Monday, January 1, 2018


 January 1, 2018: NEW YEAR, NEW MAN

          Politics? People much more knowledgeable than me are covering the ground very well. I recommend anything my friend Lucian Truscott IV writes on the subject.

          I won't give politics up entirely, but my life has changed. We bought a new house, sold the old. Now we live a mile east from our previous house, we back on a wooded preserve, oak trees cover our back yard and part of our front, we don't have a lawn, can't grow a garden, and it completely changed my life. For one thing, a muse has perched on my shoulder, apparently, and I'm writing poems again. Lots of them. In my old age. Who would have thought it? And they're good, too. A total surprise. The interior of our old house was furnished like an old house, with traditional things, a wing chair to read in, an old oak chair, a Morris chair, a library table, a kind of open cabinet for our vinyl records that I made myself, a large Spanish Renaissance style of dining room table, and six bookcases floor to ceiling. Plus a leather couch. We still have the couch, it's a Herman Miller, and the table for our vinyl records, and the Morris chair is now in my office, but everything else is new--and Midcentury Modern. A longtime dream of Lorraine's. Now she has it. My son has the library table, made about 1810. The wing chair went to Junk. So did the dining room table. We still have the bookcases, of course, but I sold and donated 1,000 of the books.

          Wild turkeys come to our feeder. We have light in the house, a great deal, with skylights, very large windows, and a kind of spareness.

          I'm reading more than I have in years. Borges. American history. "Ancilla to the Pre-Socratic Philosophers." I'm reading more poetry. Ford's The Good Soldier, one of the great novels, last read in college. The metaphysical poets of the 17th century. A book about the role of gold in American history. TV becomes less and less interesting. Soon, the Letters of John Keats, which I have in the great Hyder Rollins edition, two volumes. All of this reminds me that I came out of a tradition, a long one, European and American civilization and its byways. I just bought David Ferry's translation of the Aeneid, which I've never read. David Ferry is the best translator of the classics in our time. These are my sources, my identity. These are the things that were revelations when I first came across them, these are the things that recognized who I was.

          It feels like I've come home at last.

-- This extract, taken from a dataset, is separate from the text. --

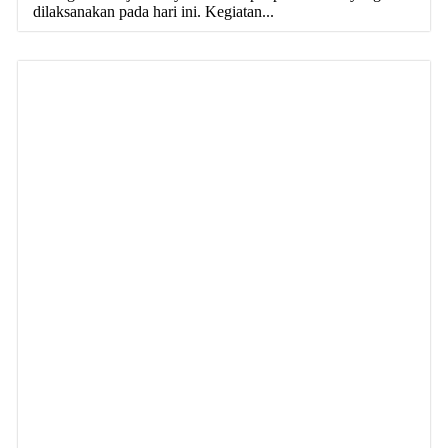
dilaksanakan pada hari ini. Kegiatan...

          When I write this blog in the future, then, these are the kinds of things I'll be writing about. For the few who follow me, be warned. You can only score so many points against Donald Trump. Being so shallow a human being, so little and petty a person, there's only so much you can say about him before you exhaust the subject. He will be known as our worst and most destructive president, doing his best to destroy 80 years of progress, starting with Social Security, moving on to the basic institutions the nation has evolved since the Great Depression, and hugely diminishing our global role. The American dream is dead. It's time to wake up from it. Me, I'm going back to the future.